Рон, который начал путешествие в бодром настроении, показывал мне местные достопримечательности и пел вместе с радио, теперь имеет вид приговоренного к смерти. Арпад просовывает голову в окно: «Вы пойдете с нами, Рон, или снова будете прятаться в машине?» Рон выходит и хмуро следует за нами. Это его четвертый поход в сектор, но он никак не может привыкнуть. Дело не в том, что здесь мертвые (Рон многократно видел тела погибших в автокатастрофах людей, когда работал репортером в газете), его смущает вид и запах гниющих тел. «Этот запах преследует вас, – говорит он. – Или вам так кажется. После моего первого визита мне пришлось двадцать раз вымыть лицо и руки».

Сразу за воротами на столбах установлены два старых почтовых ящика, как будто кто-то из обитателей сектора хотел убедить почтовых работников в том, что смерть, как и дождь, снег или град, не в состоянии помешать регулярной работе почтовой службы США. Арпад открывает один из ящиков и вытаскивает из него бирюзовые хирургические перчатки – две для себя и две для меня. Рону он не предлагает.

«Давайте начнем там», – Арпад показывает на тело крупного мужчины, находящееся от нас на расстоянии приблизительно десяти метров.

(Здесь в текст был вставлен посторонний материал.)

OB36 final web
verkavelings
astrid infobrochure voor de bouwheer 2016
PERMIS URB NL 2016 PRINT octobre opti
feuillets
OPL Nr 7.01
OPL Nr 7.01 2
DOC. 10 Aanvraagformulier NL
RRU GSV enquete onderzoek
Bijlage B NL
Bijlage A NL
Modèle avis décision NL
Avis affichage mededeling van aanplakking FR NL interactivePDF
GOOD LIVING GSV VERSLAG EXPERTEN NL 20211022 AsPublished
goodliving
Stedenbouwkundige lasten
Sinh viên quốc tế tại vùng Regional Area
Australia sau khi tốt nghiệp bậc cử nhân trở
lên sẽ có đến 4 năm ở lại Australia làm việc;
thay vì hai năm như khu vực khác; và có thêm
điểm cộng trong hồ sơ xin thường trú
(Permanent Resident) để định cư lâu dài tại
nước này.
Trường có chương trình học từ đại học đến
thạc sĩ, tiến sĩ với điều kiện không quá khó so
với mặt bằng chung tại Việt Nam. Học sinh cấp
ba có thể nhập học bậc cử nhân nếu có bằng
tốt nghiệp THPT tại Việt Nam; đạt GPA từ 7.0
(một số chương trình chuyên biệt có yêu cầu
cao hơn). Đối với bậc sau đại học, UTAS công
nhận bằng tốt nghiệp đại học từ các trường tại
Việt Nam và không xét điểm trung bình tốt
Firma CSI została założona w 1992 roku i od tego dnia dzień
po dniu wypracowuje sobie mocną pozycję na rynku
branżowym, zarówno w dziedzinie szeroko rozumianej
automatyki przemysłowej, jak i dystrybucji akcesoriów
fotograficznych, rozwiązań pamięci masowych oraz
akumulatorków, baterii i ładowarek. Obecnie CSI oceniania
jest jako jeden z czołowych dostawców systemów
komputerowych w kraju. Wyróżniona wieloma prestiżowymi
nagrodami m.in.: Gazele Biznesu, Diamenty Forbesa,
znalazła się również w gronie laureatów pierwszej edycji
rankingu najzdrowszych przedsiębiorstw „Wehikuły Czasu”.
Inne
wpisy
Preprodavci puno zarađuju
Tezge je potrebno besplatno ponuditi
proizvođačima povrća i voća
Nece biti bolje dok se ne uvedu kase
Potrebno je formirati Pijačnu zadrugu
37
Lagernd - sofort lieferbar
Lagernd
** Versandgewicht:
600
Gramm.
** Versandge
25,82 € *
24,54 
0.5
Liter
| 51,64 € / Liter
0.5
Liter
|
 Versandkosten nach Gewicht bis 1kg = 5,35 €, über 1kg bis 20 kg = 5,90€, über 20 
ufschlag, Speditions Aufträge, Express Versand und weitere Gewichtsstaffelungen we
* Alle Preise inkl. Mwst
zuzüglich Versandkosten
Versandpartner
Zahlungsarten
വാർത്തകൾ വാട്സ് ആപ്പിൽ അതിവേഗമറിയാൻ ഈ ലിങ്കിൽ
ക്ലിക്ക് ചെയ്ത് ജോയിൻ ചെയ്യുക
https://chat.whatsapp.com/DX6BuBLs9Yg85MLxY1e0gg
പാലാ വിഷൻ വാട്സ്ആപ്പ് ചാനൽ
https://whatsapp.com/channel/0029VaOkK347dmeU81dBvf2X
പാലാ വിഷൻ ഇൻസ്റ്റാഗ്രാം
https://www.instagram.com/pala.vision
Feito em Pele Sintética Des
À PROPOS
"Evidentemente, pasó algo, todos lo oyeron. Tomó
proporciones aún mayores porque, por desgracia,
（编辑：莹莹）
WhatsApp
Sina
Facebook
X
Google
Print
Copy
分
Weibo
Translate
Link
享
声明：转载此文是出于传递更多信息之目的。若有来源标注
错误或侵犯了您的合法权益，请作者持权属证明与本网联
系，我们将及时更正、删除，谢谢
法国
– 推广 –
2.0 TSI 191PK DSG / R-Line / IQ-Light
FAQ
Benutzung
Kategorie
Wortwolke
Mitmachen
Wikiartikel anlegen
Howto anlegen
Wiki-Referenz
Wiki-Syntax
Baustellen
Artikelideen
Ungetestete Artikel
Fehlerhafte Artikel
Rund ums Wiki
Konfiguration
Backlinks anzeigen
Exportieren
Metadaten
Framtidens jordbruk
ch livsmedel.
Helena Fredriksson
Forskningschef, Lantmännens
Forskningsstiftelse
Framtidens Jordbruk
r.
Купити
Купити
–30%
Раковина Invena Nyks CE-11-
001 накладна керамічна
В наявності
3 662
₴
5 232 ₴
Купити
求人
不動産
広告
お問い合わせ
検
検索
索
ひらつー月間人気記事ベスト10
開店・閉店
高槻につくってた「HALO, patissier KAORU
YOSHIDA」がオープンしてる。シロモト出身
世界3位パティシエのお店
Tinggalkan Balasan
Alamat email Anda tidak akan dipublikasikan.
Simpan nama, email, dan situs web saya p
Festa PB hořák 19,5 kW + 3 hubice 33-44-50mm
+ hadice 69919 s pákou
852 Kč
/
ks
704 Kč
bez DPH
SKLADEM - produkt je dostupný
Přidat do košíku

На этом расстоянии вполне можно вообразить, что мужчина просто задремал, однако положение рук и полная неподвижность выдают перманентность его состояния. Мы идем в сторону тела. Рон остается около ворот, с сосредоточенным видом рассматривая устройство почтовых ящиков.

Как многие толстые мужчины в Теннесси, этот одет в удобную одежду: на нем тренировочные штаны и футболка с карманом. Арпад объясняет, что этот человек одет, поскольку один из студентов изучает влияние одежды на процесс распада тел. Обычно тела голые.